This is a question about Boost Polygon (not about Boost Geometry)
Recently I was trying to play with some geometrical polygon constructions. Since Boost Geometry (a different library which also deals with polygons) is not working circumstantially in Boost 1.58 I though I would give a try to Boost Polygon.
After trying to understand the library and not getting the expected results I discovered that the library only works for integer coordinates. At first I though that this was a limitation for input, but in fact all internal operations and outputs are integers, this makes all output quite quirky, for example, the intersections for polygons are slightly deformed (because the coordinates of vertices have to be integers).
A quote from the main page (emphasis mine):
The coordinate data type is a template parameter of all data types and algorithms provided by the library, and is expected to be integral. Floating point coordinate data types are not supported by the algorithms implemented in the library due to the fact that the (sic) achieving floating point robustness implies a different set of algorithms and generally platform specific assumptions about floating point representations.
At first I though that it was a problem between exact and inexact representation so I tried to make it work with rational (Boost Rational) types (I figured out a wrapper rational class to make it compile) but actually the integer coordinates is a strict requirement (There are parts in the code that actually add and substract one to construct intermediate results).

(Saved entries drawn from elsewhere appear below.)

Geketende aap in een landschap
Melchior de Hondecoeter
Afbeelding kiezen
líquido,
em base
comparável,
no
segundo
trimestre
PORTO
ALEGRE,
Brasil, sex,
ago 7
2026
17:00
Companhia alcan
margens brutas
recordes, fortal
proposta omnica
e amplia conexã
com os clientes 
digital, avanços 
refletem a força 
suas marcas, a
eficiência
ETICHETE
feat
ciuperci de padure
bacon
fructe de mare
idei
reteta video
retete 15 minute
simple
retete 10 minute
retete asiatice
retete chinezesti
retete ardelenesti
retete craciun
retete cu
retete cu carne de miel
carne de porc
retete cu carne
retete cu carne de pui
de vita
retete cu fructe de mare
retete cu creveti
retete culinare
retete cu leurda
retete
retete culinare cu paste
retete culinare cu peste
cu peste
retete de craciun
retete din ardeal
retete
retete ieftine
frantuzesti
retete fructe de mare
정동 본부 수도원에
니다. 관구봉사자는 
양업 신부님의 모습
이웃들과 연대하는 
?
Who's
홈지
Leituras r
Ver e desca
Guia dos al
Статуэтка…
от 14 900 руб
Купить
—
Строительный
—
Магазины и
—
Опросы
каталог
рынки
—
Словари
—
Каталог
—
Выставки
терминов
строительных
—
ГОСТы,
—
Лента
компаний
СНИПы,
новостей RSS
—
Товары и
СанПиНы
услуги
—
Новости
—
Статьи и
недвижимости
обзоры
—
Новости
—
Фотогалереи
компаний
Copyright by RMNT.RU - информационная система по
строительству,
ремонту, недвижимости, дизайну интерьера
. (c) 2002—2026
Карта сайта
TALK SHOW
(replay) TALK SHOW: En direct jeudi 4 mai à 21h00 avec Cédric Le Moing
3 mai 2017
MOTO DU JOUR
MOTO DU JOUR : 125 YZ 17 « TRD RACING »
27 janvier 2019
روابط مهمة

Going back to integers, I had to make the coordinates very big (in integer terms) to make this discreteness problem disappear. In other words I have to normalized everything back and forth. Well, at the end it is not very useful or convenient as I originally thought.

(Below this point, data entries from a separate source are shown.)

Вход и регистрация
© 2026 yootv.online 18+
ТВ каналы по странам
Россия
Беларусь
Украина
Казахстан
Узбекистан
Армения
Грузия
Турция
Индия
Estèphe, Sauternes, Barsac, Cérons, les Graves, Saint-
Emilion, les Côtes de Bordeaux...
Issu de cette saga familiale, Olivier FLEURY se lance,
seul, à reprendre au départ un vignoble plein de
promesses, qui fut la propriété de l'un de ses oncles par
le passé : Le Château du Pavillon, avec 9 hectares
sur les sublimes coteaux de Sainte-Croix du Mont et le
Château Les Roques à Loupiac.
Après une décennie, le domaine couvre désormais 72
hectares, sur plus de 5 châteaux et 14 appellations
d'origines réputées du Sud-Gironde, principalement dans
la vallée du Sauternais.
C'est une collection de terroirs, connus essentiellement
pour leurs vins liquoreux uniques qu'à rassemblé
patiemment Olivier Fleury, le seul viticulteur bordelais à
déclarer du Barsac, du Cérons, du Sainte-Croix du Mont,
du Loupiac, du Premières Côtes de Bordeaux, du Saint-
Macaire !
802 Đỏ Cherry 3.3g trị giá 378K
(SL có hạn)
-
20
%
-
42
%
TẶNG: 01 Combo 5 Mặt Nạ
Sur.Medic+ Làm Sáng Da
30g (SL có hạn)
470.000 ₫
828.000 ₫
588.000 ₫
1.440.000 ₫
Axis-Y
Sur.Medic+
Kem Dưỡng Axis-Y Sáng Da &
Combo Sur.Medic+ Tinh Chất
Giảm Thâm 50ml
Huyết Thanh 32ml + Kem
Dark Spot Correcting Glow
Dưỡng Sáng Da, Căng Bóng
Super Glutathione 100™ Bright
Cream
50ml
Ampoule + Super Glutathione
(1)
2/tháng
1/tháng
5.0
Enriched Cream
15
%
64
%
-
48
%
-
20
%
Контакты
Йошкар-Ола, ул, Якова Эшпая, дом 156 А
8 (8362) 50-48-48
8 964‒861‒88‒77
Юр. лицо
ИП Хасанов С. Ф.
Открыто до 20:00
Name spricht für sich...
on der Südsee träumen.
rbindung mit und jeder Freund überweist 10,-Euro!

Am I missing something important about the use of this library?
Is this library intended for "pixelated" problems? What is the utility if the coordinates are restricted to be integers?
Is the idea to scale the coordinates to very big numbers and then renormalize the results later for geometric applications?

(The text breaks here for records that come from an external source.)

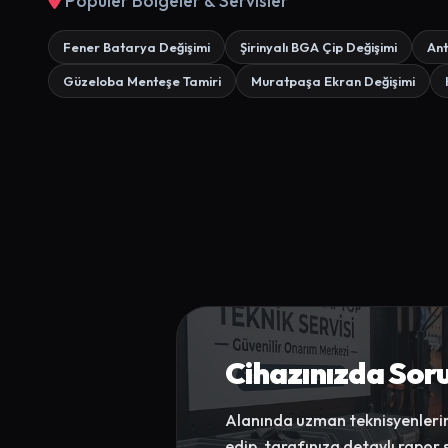
Popüler Bölgeler & Servisler
Fener Batarya Değişimi
Şirinyalı BGA Çip Değişimi
Ant
Güzeloba Menteşe Tamiri
Muratpaşa Ekran Değişimi
Cihazınızda Sor
Alanında uzman teknisyenlerimi
edip, tarafınıza detaylı rapor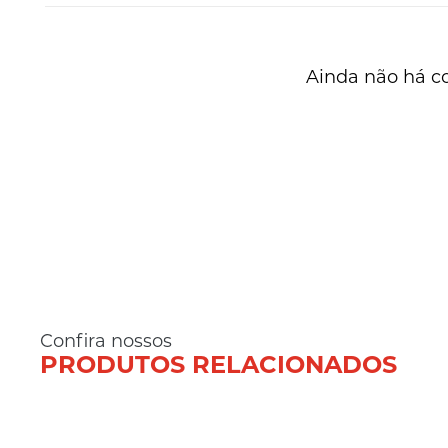
Ainda não há c
Confira nossos
PRODUTOS RELACIONADOS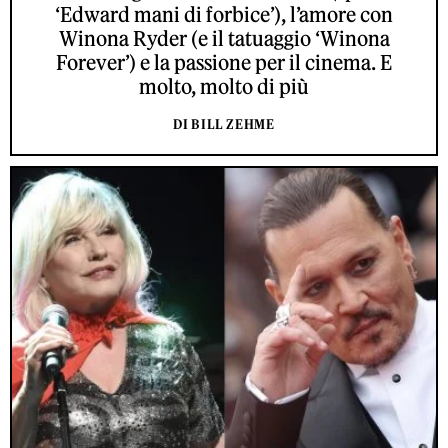
‘Edward mani di forbice’), l’amore con
Winona Ryder (e il tatuaggio ‘Winona
Forever’) e la passione per il cinema. E
molto, molto di più
DI BILL ZEHME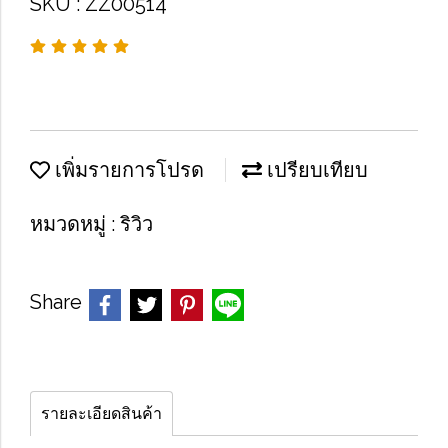
SKU : ZZ00514
เพิ่มรายการโปรด
เปรียบเทียบ
หมวดหมู่ :
ริวิว
Share
รายละเอียดสินค้า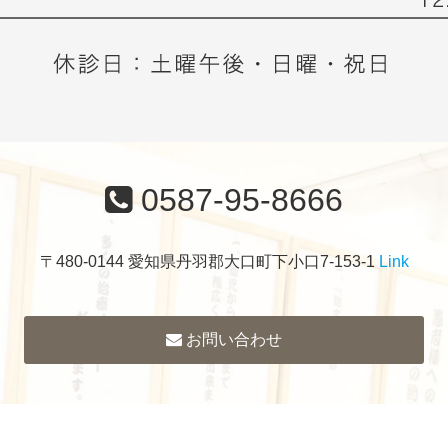
0587-95-8666
〒480-0144 愛知県丹羽郡大口町下小口7-153-1
Link
お問い合わせ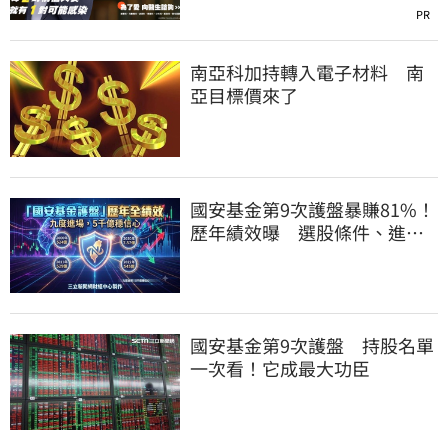
PR
南亞科加持轉入電子材料 南
亞目標價來了
國安基金第9次護盤暴賺81%！
歷年績效曝 選股條件、進場
邏輯一次看
國安基金第9次護盤 持股名單
一次看！它成最大功臣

I understand that Computational Geometry with floating-points is very painful, but why this library doesn't even try to be compatible with exact rationals?
Are there real examples of use? (The manual is pretty bad at giving examples) Is anyone actually using this library?
Bonus question: Is this an abandoned library?
This is an example of how the library behaves from the integer coordinates:
Here it is an example of what happens with integral polygons, If I use small numbers to represent the coordinates the results are not even geometrically consistent. (The two polygons are polygon(-2,0)(2,-2)(6,4)(0,2)
and polygon(-5,0)(-1,-2)(3,4)(-3,2)
)
(note how skew everything comes out.)
But when I scale the polygons to have large integer coordinates the results get more exact (The two polygons are polygon(-200,0)(200,-200)(600,400)(0,200)
and polygon(-500,0)(-100,-200)(300,400)(-300,200)
, scaled versions of the two above.):
EDIT: I learned a bit more of computational geometry, apparently the robustness of computational geometry is a very difficult problem. One of the strategies is to use integer arithmetic. It looks like Boost.Polygon takes this approach. Problems in continuous space should be scaled appropriately.